Background
During spring and summer 2020, US states implemented COVID-19 pandemic restrictions, resulting in the closure of rehabilitation facilities and, with them, some of the clinical trials that were taking place. One such trial was the Supervised Versus Telerehabilitation Exercise Program for Multiple Sclerosis (“STEP for MS”) comparative effectiveness multiple sclerosis (MS) exercise trial. Although 1 study arm was implemented via telerehabilitation, the comparative arm took place in rehabilitation facilities nationwide and was subsequently closed during this time frame.
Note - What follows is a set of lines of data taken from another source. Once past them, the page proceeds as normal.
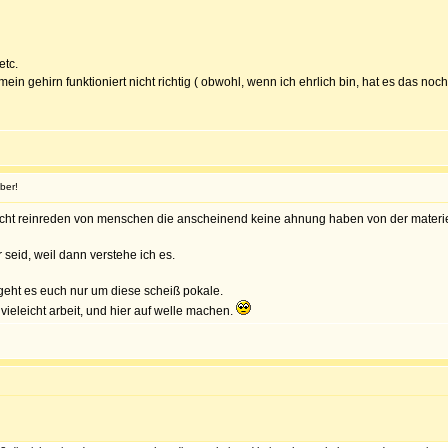
etc.
- mein gehirn funktioniert nicht richtig ( obwohl, wenn ich ehrlich bin, hat es das noch
ber!
 nicht reinreden von menschen die anscheinend keine ahnung haben von der materi
seid, weil dann verstehe ich es.
geht es euch nur um diese scheiß pokale.
eleicht arbeit, und hier auf welle machen.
The experience of the STEP for MS participants provides insights into the impact of lockdown restrictions on exercise behavior by mode of exercise delivery (telerehabilitation vs conventional facility based).
Objective
This study sought to understand the impact of COVID-19 lockdown restrictions on exercise behavior among people with MS enrolled in an exercise trial at the time of the restrictions.
Methods
Semistructured phone and video interviews were conducted with a convenience sample of 8 participants representing both arms of the exercise trial. We applied reflexive thematic analysis to identify, analyze, and interpret common themes in the data.
Results
We identified 7 main themes and 2 different narratives describing the exercise experiences during lockdown restrictions. Although the telerehabilitation participants continued exercising without interruption, facility-based participants experienced a range of barriers that impeded their ability to exercise. In particular, the loss of perceived social support gained from exercising in a facility with exercise coaches and other people with MS eroded both the accountability and motivation to exercise. Aerobic exercises via walking were the most impacted, with participants pointing to the need for at-home treadmills.
Conclusions
The unprecedented disruption of COVID-19 lockdown restrictions in spring and summer 2020 impacted the ability of facility-based STEP for MS exercise trial participants to exercise in adherence to the intervention protocol. By contrast, the participants in the telerehabilitation-delivered exercise arm continued exercising without interruption and reported positive impacts of the intervention during this time. Telerehabilitation exercise programs may hold promise for overcoming barriers to exercise for people with MS during COVID-19 lockdown restrictions, and potentially other lockdown scenarios, if the participation in telerehabilitation has already been established.